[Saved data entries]
::::

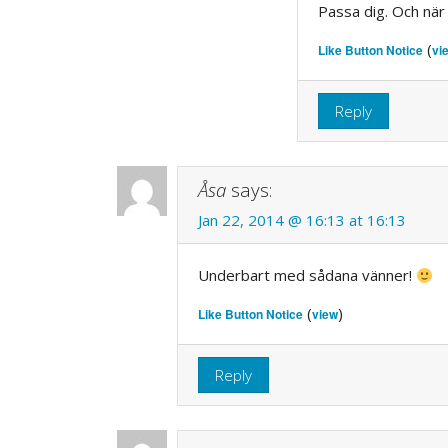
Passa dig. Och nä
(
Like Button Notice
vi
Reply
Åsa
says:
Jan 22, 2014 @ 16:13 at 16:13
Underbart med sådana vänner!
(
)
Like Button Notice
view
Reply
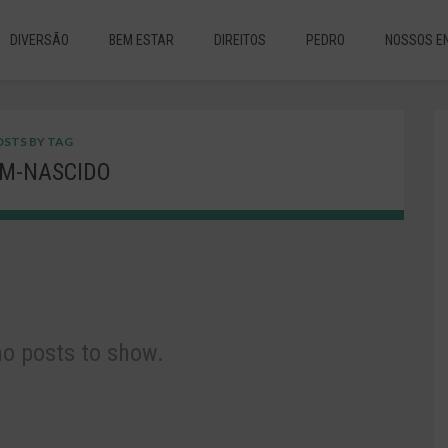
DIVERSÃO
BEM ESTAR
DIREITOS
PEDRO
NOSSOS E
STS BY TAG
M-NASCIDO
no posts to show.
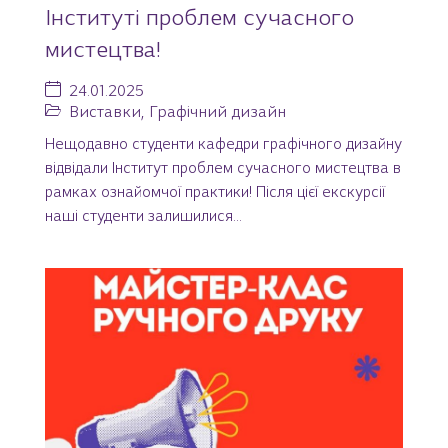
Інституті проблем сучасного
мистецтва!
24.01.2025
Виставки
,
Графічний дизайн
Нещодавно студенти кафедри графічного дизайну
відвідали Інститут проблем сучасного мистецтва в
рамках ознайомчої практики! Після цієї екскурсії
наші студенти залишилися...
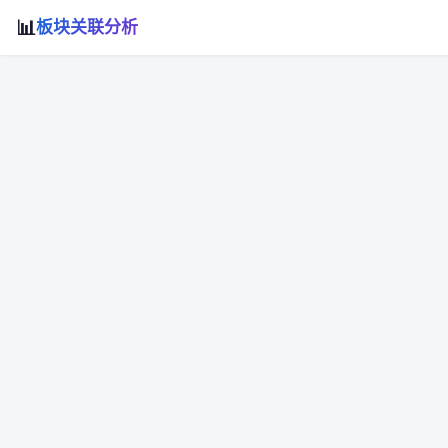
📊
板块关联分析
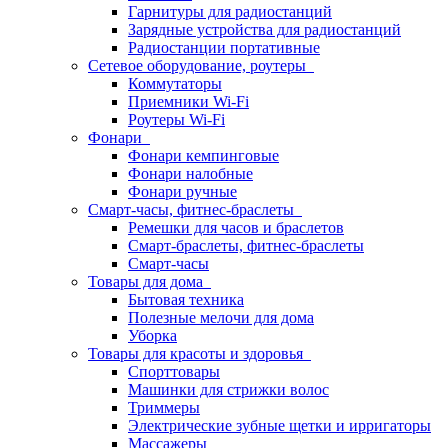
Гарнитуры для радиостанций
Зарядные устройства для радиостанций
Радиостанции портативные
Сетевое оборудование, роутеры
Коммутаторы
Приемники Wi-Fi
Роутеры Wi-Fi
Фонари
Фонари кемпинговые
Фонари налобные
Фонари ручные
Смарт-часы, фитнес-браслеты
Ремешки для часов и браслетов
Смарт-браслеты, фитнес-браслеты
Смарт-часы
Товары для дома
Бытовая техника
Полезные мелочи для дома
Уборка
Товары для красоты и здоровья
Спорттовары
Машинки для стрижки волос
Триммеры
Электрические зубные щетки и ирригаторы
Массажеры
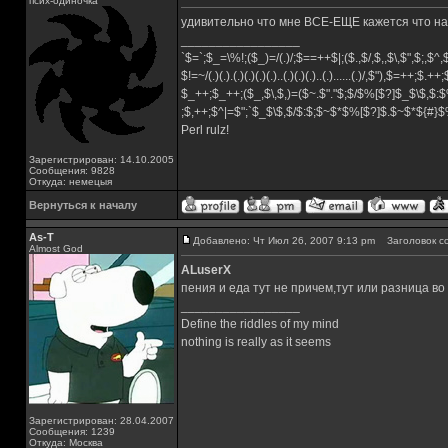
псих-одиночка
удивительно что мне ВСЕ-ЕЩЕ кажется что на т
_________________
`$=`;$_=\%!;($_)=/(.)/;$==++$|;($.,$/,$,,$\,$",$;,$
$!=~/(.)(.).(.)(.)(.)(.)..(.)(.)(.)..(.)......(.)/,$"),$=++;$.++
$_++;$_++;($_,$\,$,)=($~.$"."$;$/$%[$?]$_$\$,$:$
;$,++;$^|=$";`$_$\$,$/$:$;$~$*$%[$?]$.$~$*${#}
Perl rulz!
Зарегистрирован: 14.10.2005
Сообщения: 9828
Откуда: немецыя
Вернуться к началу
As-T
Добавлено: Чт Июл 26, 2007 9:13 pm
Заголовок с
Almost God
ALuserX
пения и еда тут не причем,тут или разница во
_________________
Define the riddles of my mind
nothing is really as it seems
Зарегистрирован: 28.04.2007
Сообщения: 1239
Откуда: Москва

::::

* **Aim of the task**
Above are the records; copy every one of them exactly and omit the images.

* **Reply to the exercise**
Passa dig. Och nä
(
Like Button Notice
vi
Reply
Åsa
says:
Jan 22, 2014 @ 16:13 at 16:13
Underbart med sådana vänner!
(
)
Like Button Notice
view
Reply
DIVERSÃO
BEM ESTAR
DIREITOS
PEDRO
NOSSOS E
STS BY TAG
M-NASCIDO
no posts to show.
Інституті проблем сучасного
мистецтва!
24.01.2025
Виставки
,
Графічний дизайн
Нещодавно студенти кафедри графічного дизайну
відвідали Інститут проблем сучасного мистецтва в
рамках ознайомчої практики! Після цієї екскурсії
наші студенти залишилися...
📊
板块关联分析
Гарнитуры для радиостанций
Зарядные устройства для радиостанций
Радиостанции портативные
Сетевое оборудование, роутеры
Коммутаторы
Приемники Wi-Fi
Роутеры Wi-Fi
Фонари
Фонари кемпинговые
Фонари налобные
Фонари ручные
Смарт-часы, фитнес-браслеты
Ремешки для часов и браслетов
Смарт-браслеты, фитнес-браслеты
Смарт-часы
Товары для дома
Бытовая техника
Полезные мелочи для дома
Уборка
Товары для красоты и здоровья
Спорттовары
Машинки для стрижки волос
Триммеры
Электрические зубные щетки и ирригаторы
Массажеры
псих-одиночка
удивительно что мне ВСЕ-ЕЩЕ кажется что на т
_________________
`$=`;$_=\%!;($_)=/(.)/;$==++$|;($.,$/,$,,$\,$",$;,$
$!=~/(.)(.).(.)(.)(.)(.)..(.)(.)(.)..(.)......(.)/,$"),$=++;$.++
$_++;$_++;($_,$\,$,)=($~.$"."$;$/$%[$?]$_$\$,$:$
;$,++;$^|=$";`$_$\$,$/$:$;$~$*$%[$?]$.$~$*${#}
Perl rulz!
Зарегистрирован: 14.10.2005
Сообщения: 9828
Откуда: немецыя
Вернуться к началу
As-T
Добавлено: Чт Июл 26, 2007 9:13 pm
Заголовок с
Almost God
ALuserX
пения и еда тут не причем,тут или разница во
_________________
Define the riddles of my mind
nothing is really as it seems
Зарегистрирован: 28.04.2007
Сообщения: 1239
Откуда: Москва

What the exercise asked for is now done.